Weiterhin werden beim ersten Mal die Hufknorpel und die Sohle abgetastet. Danach findet die Hufbearbeitung nach huforthopädischen Gesichtspunkten unter Beachtung der zukünftigen Nutzung des Pferdes statt. Nach der Hufbearbeitung wird das Pferd ein weiteres Mal vorgeführt um evtl.
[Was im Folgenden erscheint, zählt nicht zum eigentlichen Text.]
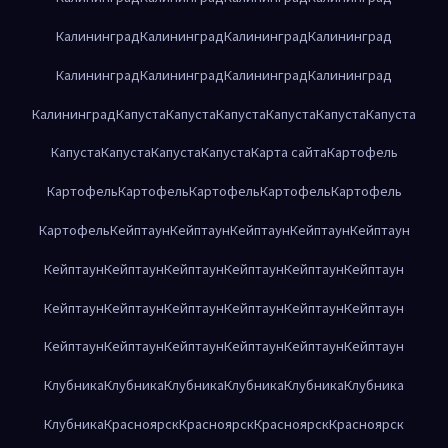
Калининград
Калининград
Калининград
Калининград
Калининград
Калининград
Калининград
Калининград
Калининград
Капуста
Капуста
Капуста
Капуста
Капуста
Капуста
Капуста
Капуста
Капуста
Капуста
Карта сайта
Картофель
Картофель
Картофель
Картофель
Картофель
Картофель
Картофель
Кейптаун
Кейптаун
Кейптаун
Кейптаун
Кейптаун
Кейптаун
Кейптаун
Кейптаун
Кейптаун
Кейптаун
Кейптаун
Кейптаун
Кейптаун
Кейптаун
Кейптаун
Кейптаун
Кейптаун
Кейптаун
Кейптаун
Кейптаун
Кейптаун
Кейптаун
Кейптаун
Клубника
Клубника
Клубника
Клубника
Клубника
Клубника
Клубника
Красноярск
Красноярск
Красноярск
Красноярск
Veränderungen im Gangbild zu kontrollieren und zur Überprüfung des Gangverhaltens nach der Hufbearbeitung.

Eine Hufbearbeitung dauert in der Regel zwischen 45 und 90 Minuten.

 

Preis (inkl. MwSt.)

* 48 €/Behandlung + Anfahrt (0,30 €/km) + Sitzgeld (Fahrtzeit > 1h: 15 €/h)

 

Die Bearbeitungsabstände/Intervalle sind abhängig vom Hufwachstum und der daraus folgenden Notwendigkeit der Hufbearbeitung für das Pferd und von dem was erreicht werden soll.


* Eisenabnahme: 5 €/Eisen
* 60 € für die Erstbehandlung (inkl. Befundung) + Anfahrt (0,30 €/km) + Sitzgeld (Fahrtzeit > 1h: 15 €/h)

* Hufbefundung/Beratung am Pferd: 20 €

 

Ich speziell achte außerdem darauf, dass Ihr Pferd während der Behandlung unter Umständen Zeit braucht, zur Schmerzmitteleinwirkung, zur Schmerzreduzierung oder alters- bzw. schmerzbedingt nicht so lange aufhalten kann. Gleichgewichtsstörungen oder Kraftmangel müssen bei einem, eventuell auch kranken Pferd mit der nötigen Ruhe und Zeit Beachtung finden.